Entries taken from a collection

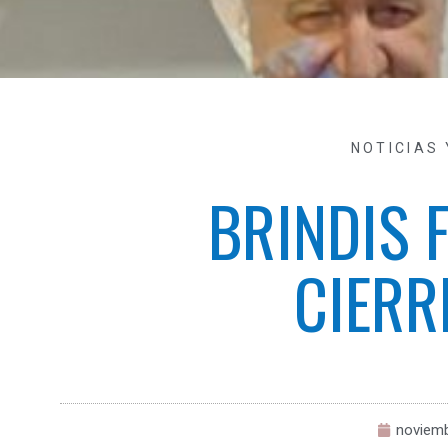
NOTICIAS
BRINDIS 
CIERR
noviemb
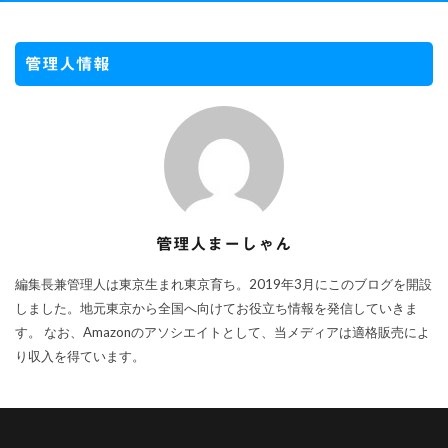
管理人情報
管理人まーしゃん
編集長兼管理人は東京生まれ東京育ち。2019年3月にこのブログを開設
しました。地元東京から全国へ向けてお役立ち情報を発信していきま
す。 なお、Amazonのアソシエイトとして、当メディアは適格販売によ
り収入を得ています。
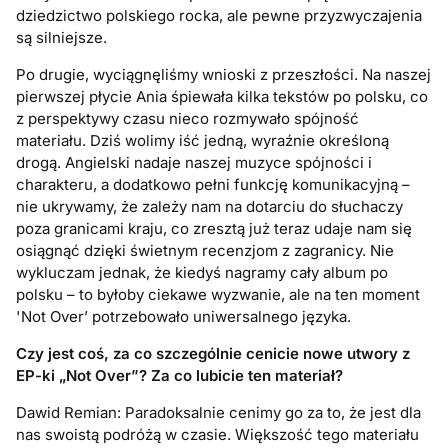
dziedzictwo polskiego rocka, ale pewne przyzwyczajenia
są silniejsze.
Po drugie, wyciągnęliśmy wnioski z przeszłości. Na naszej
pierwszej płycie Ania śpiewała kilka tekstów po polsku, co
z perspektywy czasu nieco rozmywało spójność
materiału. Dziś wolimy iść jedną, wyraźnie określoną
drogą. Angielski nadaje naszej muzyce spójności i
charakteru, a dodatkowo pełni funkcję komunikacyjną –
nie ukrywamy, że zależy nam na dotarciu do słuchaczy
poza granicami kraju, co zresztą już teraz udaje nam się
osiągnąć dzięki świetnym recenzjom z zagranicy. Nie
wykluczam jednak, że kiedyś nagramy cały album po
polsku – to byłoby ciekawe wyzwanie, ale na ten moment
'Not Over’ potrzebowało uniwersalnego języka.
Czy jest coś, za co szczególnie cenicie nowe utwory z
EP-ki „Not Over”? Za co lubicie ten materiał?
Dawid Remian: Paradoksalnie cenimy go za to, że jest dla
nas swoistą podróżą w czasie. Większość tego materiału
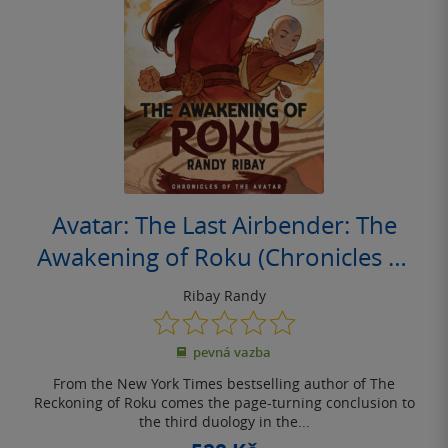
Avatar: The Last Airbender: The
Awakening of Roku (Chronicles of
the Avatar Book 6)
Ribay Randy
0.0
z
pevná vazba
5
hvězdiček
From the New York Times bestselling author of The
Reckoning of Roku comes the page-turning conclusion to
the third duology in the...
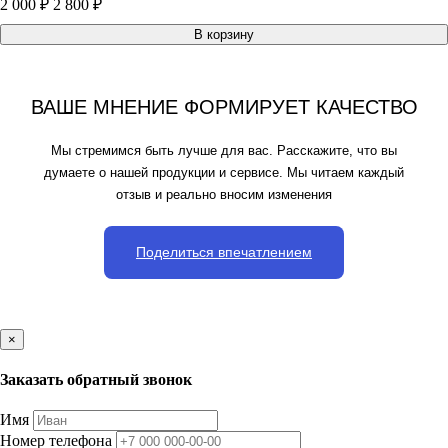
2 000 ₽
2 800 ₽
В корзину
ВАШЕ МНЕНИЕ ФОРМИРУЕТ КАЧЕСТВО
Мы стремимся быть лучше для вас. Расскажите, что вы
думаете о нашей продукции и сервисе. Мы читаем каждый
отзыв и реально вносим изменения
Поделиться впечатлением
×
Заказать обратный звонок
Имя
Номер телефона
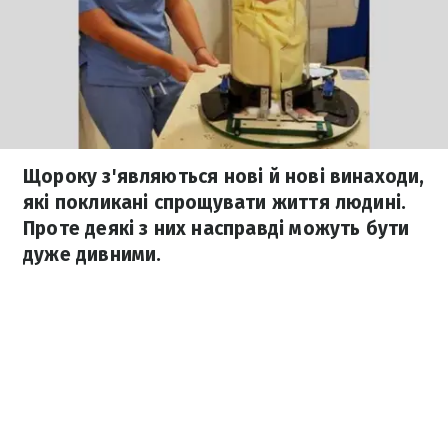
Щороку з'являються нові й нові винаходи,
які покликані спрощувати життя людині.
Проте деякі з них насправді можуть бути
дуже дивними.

• **INSTRUCTIONS TO FOLLOW**:
What you output should match the records line for line, minus the pictures.

• **REPLY**:
NOTICIAS
BRINDIS 
CIERR
noviemb
管理人情報
管理人まーしゃん
編集長兼管理人は東京生まれ東京育ち。2019年3月にこのブログを開設
しました。地元東京から全国へ向けてお役立ち情報を発信していきま
す。 なお、Amazonのアソシエイトとして、当メディアは適格販売によ
り収入を得ています。
dziedzictwo polskiego rocka, ale pewne przyzwyczajenia
są silniejsze.
Po drugie, wyciągnęliśmy wnioski z przeszłości. Na naszej
pierwszej płycie Ania śpiewała kilka tekstów po polsku, co
z perspektywy czasu nieco rozmywało spójność
materiału. Dziś wolimy iść jedną, wyraźnie określoną
drogą. Angielski nadaje naszej muzyce spójności i
charakteru, a dodatkowo pełni funkcję komunikacyjną –
nie ukrywamy, że zależy nam na dotarciu do słuchaczy
poza granicami kraju, co zresztą już teraz udaje nam się
osiągnąć dzięki świetnym recenzjom z zagranicy. Nie
wykluczam jednak, że kiedyś nagramy cały album po
polsku – to byłoby ciekawe wyzwanie, ale na ten moment
'Not Over’ potrzebowało uniwersalnego języka.
Czy jest coś, za co szczególnie cenicie nowe utwory z
EP-ki „Not Over”? Za co lubicie ten materiał?
Dawid Remian: Paradoksalnie cenimy go za to, że jest dla
nas swoistą podróżą w czasie. Większość tego materiału
Avatar: The Last Airbender: The
Awakening of Roku (Chronicles of
the Avatar Book 6)
Ribay Randy
0.0
z
pevná vazba
5
hvězdiček
From the New York Times bestselling author of The
Reckoning of Roku comes the page-turning conclusion to
the third duology in the...
2 000 ₽
2 800 ₽
В корзину
ВАШЕ МНЕНИЕ ФОРМИРУЕТ КАЧЕСТВО
Мы стремимся быть лучше для вас. Расскажите, что вы
думаете о нашей продукции и сервисе. Мы читаем каждый
отзыв и реально вносим изменения
Поделиться впечатлением
×
Заказать обратный звонок
Имя
Номер телефона
Щороку з'являються нові й нові винаходи,
які покликані спрощувати життя людині.
Проте деякі з них насправді можуть бути
дуже дивними.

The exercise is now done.